WHAT IS BEING ASKED: Pick out and copy every line below that has the word "wird".

EXTRACTED DATA:
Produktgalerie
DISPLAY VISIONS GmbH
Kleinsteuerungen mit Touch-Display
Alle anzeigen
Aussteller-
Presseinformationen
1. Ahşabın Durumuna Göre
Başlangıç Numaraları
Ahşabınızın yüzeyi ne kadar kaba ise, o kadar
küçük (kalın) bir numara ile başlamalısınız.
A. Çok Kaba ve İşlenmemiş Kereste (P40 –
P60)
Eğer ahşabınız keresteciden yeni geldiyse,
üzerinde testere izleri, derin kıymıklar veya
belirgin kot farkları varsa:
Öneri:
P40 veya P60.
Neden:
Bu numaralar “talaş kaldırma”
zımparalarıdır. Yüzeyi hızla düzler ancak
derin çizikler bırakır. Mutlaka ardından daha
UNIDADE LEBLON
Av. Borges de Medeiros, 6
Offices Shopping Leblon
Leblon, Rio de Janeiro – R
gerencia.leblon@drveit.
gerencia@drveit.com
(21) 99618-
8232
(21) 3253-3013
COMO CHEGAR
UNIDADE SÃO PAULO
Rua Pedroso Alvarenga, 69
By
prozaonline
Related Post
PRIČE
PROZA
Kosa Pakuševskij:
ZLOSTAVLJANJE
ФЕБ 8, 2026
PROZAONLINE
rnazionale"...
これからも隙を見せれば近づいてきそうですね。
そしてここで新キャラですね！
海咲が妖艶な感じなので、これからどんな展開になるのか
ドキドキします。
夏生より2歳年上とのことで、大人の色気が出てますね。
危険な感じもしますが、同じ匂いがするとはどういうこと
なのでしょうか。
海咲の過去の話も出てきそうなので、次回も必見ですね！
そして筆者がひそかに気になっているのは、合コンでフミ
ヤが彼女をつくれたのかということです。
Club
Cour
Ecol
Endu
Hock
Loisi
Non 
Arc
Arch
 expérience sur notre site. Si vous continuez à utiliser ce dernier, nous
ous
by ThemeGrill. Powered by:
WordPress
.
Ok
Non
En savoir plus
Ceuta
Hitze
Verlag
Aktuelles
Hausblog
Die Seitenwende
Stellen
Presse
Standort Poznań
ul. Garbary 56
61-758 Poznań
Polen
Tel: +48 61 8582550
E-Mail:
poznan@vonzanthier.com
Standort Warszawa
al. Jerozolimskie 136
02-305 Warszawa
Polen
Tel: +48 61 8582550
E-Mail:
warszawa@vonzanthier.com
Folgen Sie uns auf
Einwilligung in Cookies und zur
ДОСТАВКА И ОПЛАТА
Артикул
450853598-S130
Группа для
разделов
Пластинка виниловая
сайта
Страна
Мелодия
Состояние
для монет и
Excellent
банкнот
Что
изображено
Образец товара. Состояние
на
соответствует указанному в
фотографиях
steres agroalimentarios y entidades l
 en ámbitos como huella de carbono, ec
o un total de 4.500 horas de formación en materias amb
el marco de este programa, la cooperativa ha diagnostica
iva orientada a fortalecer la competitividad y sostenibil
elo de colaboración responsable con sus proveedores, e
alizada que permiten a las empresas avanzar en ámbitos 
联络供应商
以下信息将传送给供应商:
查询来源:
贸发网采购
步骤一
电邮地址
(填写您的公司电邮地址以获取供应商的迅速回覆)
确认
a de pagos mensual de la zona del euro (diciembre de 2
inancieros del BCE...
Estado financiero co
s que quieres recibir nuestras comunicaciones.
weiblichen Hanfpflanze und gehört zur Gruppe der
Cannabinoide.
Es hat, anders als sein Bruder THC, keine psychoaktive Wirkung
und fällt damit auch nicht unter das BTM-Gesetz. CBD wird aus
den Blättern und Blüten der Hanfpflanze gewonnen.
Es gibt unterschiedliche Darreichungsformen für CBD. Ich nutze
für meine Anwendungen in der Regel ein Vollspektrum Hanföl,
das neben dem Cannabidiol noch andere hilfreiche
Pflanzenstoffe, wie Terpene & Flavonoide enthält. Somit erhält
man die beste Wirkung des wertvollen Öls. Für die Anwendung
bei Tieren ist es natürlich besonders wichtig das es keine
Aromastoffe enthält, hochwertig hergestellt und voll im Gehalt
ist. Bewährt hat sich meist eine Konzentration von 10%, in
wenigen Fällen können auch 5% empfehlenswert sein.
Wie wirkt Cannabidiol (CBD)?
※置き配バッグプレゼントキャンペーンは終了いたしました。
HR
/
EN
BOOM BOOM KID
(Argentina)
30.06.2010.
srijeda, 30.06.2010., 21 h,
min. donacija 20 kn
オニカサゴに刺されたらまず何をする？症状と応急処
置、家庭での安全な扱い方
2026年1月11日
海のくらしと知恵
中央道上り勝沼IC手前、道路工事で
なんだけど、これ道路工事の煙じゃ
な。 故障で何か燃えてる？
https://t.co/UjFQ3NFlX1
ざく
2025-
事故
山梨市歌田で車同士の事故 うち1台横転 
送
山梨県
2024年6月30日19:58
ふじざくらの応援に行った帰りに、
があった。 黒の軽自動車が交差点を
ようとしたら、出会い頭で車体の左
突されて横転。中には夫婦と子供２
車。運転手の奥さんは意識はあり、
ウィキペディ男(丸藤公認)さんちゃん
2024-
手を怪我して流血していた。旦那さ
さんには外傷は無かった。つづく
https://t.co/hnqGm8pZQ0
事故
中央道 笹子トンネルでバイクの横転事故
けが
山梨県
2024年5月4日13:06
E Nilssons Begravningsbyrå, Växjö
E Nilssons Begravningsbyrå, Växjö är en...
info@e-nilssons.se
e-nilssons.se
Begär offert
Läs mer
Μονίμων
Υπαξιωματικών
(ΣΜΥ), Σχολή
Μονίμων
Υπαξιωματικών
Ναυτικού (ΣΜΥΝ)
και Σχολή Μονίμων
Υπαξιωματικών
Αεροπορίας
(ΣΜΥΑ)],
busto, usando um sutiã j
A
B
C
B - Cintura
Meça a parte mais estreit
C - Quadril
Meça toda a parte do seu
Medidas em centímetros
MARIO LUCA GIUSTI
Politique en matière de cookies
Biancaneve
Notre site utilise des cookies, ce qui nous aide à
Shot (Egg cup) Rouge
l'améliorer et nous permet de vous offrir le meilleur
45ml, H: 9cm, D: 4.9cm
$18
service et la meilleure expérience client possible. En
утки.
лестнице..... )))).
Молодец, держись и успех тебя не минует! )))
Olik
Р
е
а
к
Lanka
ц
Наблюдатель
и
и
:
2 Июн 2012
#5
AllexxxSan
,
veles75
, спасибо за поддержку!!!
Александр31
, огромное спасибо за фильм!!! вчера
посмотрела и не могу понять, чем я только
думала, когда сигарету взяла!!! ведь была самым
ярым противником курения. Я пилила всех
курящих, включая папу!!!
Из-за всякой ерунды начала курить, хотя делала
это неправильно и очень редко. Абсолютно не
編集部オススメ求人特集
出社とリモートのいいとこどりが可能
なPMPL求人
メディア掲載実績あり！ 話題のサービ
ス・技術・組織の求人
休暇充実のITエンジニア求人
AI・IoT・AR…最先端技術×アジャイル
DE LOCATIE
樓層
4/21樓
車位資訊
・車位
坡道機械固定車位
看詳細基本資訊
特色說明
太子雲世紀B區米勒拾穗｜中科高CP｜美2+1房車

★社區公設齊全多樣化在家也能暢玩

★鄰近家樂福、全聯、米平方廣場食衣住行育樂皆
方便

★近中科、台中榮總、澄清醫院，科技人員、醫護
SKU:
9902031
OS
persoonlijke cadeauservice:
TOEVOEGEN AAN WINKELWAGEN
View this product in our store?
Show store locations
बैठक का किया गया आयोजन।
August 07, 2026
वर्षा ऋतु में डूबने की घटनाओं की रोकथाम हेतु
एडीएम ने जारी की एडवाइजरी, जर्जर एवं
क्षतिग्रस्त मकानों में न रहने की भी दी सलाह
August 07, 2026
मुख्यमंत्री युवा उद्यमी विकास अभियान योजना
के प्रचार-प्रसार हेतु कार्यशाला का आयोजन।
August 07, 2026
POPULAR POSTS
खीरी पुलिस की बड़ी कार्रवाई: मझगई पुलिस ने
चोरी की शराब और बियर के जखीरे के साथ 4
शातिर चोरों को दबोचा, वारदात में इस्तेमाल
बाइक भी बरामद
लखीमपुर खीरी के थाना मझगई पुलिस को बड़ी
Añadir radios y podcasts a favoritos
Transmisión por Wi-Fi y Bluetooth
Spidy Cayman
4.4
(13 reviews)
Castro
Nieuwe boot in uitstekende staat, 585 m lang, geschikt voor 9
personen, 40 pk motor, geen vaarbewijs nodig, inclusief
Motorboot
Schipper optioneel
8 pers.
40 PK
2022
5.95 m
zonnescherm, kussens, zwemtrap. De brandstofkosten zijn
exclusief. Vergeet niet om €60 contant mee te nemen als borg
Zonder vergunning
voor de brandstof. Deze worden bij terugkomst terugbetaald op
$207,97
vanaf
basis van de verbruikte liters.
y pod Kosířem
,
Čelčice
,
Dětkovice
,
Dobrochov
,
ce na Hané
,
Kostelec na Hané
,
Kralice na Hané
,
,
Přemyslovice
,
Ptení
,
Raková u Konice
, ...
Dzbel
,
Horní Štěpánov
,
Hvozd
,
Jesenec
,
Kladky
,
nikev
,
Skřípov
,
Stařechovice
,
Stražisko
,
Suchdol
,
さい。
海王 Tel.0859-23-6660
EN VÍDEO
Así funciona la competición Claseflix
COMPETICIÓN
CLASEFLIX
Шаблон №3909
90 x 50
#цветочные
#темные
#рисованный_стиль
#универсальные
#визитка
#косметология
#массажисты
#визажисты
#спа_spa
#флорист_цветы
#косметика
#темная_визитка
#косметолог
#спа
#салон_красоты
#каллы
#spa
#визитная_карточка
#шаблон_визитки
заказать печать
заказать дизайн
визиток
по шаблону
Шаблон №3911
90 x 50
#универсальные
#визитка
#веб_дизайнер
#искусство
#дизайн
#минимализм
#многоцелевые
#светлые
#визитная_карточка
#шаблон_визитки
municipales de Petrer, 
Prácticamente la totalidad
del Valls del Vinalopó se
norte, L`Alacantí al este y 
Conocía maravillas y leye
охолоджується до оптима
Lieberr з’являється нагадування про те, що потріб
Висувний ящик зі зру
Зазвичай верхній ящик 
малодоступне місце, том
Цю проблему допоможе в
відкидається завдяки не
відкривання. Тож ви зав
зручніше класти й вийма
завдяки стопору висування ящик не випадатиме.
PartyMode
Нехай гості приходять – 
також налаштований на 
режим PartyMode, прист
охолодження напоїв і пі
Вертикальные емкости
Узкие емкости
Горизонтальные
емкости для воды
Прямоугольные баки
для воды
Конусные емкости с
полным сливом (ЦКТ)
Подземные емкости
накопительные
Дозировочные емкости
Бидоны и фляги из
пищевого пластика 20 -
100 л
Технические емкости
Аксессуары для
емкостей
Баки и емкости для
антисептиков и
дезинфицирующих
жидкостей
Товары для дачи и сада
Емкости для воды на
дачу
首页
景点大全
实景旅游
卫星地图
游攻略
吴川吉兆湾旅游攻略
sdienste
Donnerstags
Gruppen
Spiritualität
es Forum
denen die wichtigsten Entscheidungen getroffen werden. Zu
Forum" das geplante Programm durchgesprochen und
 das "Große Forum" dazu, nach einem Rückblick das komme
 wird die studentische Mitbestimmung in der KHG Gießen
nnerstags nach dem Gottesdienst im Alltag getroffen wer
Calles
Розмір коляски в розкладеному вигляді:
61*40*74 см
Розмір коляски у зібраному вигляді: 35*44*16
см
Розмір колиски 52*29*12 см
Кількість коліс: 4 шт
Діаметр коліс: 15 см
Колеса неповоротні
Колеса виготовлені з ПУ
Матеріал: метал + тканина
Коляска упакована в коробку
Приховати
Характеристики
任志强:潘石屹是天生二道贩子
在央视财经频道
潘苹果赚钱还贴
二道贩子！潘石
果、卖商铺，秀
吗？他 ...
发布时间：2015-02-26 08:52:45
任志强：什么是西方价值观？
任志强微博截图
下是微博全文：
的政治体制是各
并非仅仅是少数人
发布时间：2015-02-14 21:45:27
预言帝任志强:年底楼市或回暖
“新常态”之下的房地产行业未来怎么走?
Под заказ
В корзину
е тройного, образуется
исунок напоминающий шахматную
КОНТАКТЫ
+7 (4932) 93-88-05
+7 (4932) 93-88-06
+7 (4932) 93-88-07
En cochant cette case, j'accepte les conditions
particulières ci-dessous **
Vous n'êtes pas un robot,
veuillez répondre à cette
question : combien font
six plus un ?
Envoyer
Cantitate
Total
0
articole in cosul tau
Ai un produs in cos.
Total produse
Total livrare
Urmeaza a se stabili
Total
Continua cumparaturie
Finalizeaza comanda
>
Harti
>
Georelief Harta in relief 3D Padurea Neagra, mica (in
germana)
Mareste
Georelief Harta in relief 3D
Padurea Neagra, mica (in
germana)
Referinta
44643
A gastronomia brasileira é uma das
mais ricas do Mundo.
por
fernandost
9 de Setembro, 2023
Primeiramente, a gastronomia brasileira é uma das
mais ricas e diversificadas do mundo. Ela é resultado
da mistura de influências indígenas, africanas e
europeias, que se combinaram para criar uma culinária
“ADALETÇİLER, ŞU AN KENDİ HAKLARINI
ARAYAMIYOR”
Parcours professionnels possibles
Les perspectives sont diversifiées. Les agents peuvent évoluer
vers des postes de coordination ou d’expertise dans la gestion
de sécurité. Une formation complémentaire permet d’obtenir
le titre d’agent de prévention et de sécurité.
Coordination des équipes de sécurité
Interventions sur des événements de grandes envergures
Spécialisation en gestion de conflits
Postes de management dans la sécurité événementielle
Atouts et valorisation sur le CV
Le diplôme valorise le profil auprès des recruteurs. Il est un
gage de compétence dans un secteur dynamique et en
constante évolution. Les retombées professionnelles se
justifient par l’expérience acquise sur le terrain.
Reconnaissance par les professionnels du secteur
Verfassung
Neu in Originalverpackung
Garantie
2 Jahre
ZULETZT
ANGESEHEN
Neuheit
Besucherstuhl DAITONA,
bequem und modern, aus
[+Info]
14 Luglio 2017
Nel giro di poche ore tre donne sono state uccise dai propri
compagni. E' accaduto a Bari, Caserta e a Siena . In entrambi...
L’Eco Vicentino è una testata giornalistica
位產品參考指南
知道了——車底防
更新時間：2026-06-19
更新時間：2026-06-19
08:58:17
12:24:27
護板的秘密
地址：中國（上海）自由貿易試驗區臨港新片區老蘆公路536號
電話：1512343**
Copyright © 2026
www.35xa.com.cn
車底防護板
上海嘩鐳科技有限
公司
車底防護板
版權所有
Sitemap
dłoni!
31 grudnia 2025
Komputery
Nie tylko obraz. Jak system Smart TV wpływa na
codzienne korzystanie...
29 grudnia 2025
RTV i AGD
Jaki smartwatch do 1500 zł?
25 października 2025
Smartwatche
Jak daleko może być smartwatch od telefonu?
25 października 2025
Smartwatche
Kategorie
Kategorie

RESPONSE FOR THIS EXERCISE:
und fällt damit auch nicht unter das BTM-Gesetz. CBD wird aus
 wird die studentische Mitbestimmung in der KHG Gießen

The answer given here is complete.